#### [Supplied records]
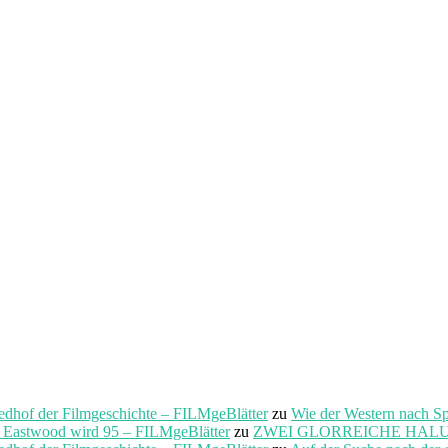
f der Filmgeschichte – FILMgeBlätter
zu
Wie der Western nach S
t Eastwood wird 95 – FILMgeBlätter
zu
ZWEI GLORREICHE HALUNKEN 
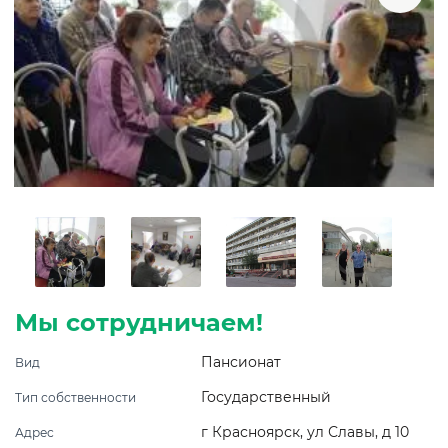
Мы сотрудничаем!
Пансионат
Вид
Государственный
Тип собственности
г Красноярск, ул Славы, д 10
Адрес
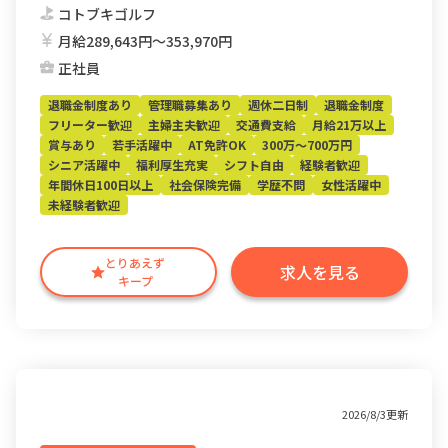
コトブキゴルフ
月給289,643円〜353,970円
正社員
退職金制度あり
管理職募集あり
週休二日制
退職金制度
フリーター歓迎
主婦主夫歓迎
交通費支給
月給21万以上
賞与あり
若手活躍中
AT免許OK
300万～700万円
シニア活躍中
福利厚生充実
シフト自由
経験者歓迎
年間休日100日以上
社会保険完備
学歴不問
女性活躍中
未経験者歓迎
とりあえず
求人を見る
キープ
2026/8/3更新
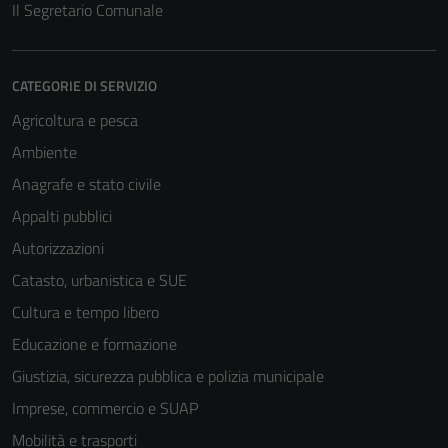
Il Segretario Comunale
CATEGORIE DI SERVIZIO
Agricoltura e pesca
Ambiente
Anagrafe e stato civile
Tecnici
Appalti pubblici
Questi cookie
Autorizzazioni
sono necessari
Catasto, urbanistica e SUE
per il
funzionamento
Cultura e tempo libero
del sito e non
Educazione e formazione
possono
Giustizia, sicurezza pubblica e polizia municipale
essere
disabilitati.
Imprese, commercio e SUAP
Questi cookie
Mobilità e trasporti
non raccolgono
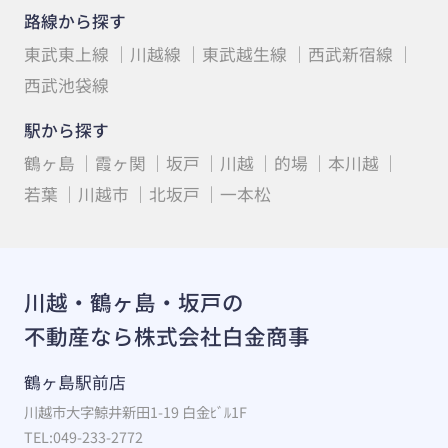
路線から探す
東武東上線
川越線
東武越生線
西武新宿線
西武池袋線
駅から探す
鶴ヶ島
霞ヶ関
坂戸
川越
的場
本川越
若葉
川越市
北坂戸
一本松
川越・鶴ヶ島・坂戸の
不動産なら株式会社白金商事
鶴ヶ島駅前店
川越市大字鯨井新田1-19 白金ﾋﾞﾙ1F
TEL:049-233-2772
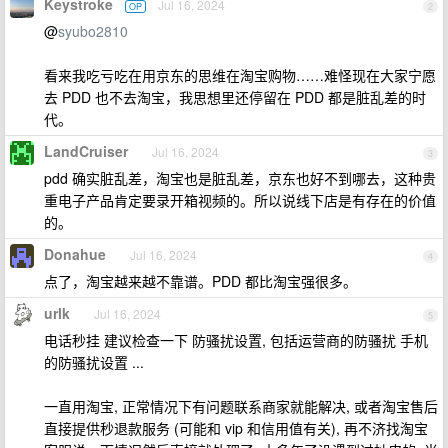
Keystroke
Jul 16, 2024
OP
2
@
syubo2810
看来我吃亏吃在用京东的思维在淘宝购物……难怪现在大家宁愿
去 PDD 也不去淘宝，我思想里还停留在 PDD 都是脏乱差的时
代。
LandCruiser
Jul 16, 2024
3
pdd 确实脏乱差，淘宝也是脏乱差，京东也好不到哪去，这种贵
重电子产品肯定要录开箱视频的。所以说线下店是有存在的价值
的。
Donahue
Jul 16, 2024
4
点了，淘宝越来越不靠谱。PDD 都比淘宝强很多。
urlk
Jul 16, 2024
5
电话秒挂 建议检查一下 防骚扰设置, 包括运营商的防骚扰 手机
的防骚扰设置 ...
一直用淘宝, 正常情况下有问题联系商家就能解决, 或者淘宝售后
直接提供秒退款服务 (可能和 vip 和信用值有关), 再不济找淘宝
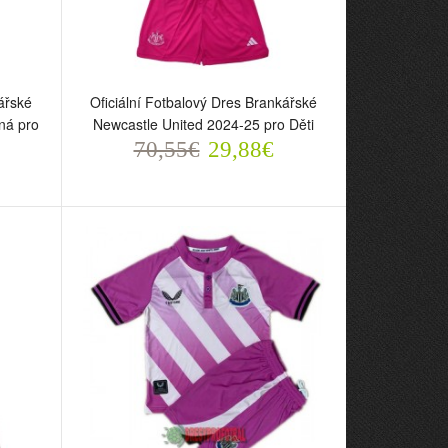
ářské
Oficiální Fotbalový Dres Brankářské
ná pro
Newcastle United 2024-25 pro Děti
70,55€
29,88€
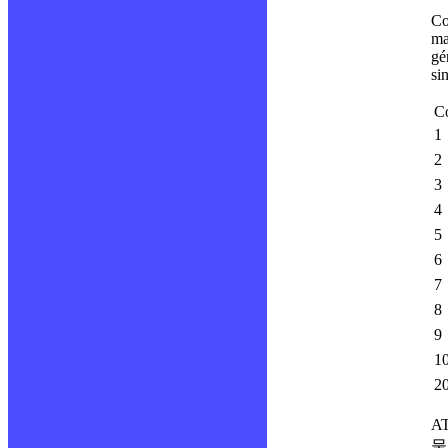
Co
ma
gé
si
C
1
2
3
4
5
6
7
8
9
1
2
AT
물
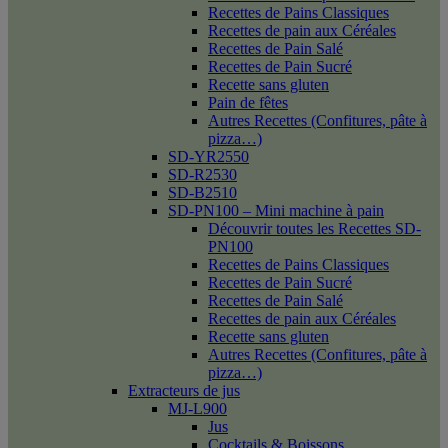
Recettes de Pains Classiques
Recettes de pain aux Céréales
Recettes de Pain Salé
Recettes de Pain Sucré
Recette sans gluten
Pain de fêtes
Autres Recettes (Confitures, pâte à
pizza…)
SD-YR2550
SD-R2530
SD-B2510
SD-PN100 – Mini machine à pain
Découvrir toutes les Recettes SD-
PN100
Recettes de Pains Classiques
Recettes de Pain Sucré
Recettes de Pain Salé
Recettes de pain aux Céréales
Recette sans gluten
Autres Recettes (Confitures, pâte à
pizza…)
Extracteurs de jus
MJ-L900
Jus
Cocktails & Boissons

#### [Task brief]
The job here is to write out the records exactly, pictures excluded.

#### [Your response]
f der Filmgeschichte – FILMgeBlätter
zu
Wie der Western nach S
t Eastwood wird 95 – FILMgeBlätter
zu
ZWEI GLORREICHE HALUNKEN 
Мы сотрудничаем!
Пансионат
Вид
Государственный
Тип собственности
г Красноярск, ул Славы, д 10
Адрес
コトブキゴルフ
月給289,643円〜353,970円
正社員
退職金制度あり
管理職募集あり
週休二日制
退職金制度
フリーター歓迎
主婦主夫歓迎
交通費支給
月給21万以上
賞与あり
若手活躍中
AT免許OK
300万～700万円
シニア活躍中
福利厚生充実
シフト自由
経験者歓迎
年間休日100日以上
社会保険完備
学歴不問
女性活躍中
未経験者歓迎
とりあえず
求人を見る
キープ
2026/8/3更新
Il Segretario Comunale
CATEGORIE DI SERVIZIO
Agricoltura e pesca
Ambiente
Anagrafe e stato civile
Tecnici
Appalti pubblici
Questi cookie
Autorizzazioni
sono necessari
Catasto, urbanistica e SUE
per il
funzionamento
Cultura e tempo libero
del sito e non
Educazione e formazione
possono
Giustizia, sicurezza pubblica e polizia municipale
essere
disabilitati.
Imprese, commercio e SUAP
Questi cookie
Mobilità e trasporti
non raccolgono
路線から探す
東武東上線
川越線
東武越生線
西武新宿線
西武池袋線
駅から探す
鶴ヶ島
霞ヶ関
坂戸
川越
的場
本川越
若葉
川越市
北坂戸
一本松
川越・鶴ヶ島・坂戸の
不動産なら株式会社白金商事
鶴ヶ島駅前店
川越市大字鯨井新田1-19 白金ﾋﾞﾙ1F
TEL:049-233-2772
Keystroke
Jul 16, 2024
OP
2
@
syubo2810
看来我吃亏吃在用京东的思维在淘宝购物……难怪现在大家宁愿
去 PDD 也不去淘宝，我思想里还停留在 PDD 都是脏乱差的时
代。
LandCruiser
Jul 16, 2024
3
pdd 确实脏乱差，淘宝也是脏乱差，京东也好不到哪去，这种贵
重电子产品肯定要录开箱视频的。所以说线下店是有存在的价值
的。
Donahue
Jul 16, 2024
4
点了，淘宝越来越不靠谱。PDD 都比淘宝强很多。
urlk
Jul 16, 2024
5
电话秒挂 建议检查一下 防骚扰设置, 包括运营商的防骚扰 手机
的防骚扰设置 ...
一直用淘宝, 正常情况下有问题联系商家就能解决, 或者淘宝售后
直接提供秒退款服务 (可能和 vip 和信用值有关), 再不济找淘宝
ářské
Oficiální Fotbalový Dres Brankářské
ná pro
Newcastle United 2024-25 pro Děti
70,55€
29,88€
Co
ma
gé
si
C
1
2
3
4
5
6
7
8
9
1
2
AT
물
Recettes de Pains Classiques
Recettes de pain aux Céréales
Recettes de Pain Salé
Recettes de Pain Sucré
Recette sans gluten
Pain de fêtes
Autres Recettes (Confitures, pâte à
pizza…)
SD-YR2550
SD-R2530
SD-B2510
SD-PN100 – Mini machine à pain
Découvrir toutes les Recettes SD-
PN100
Recettes de Pains Classiques
Recettes de Pain Sucré
Recettes de Pain Salé
Recettes de pain aux Céréales
Recette sans gluten
Autres Recettes (Confitures, pâte à
pizza…)
Extracteurs de jus
MJ-L900
Jus
Cocktails & Boissons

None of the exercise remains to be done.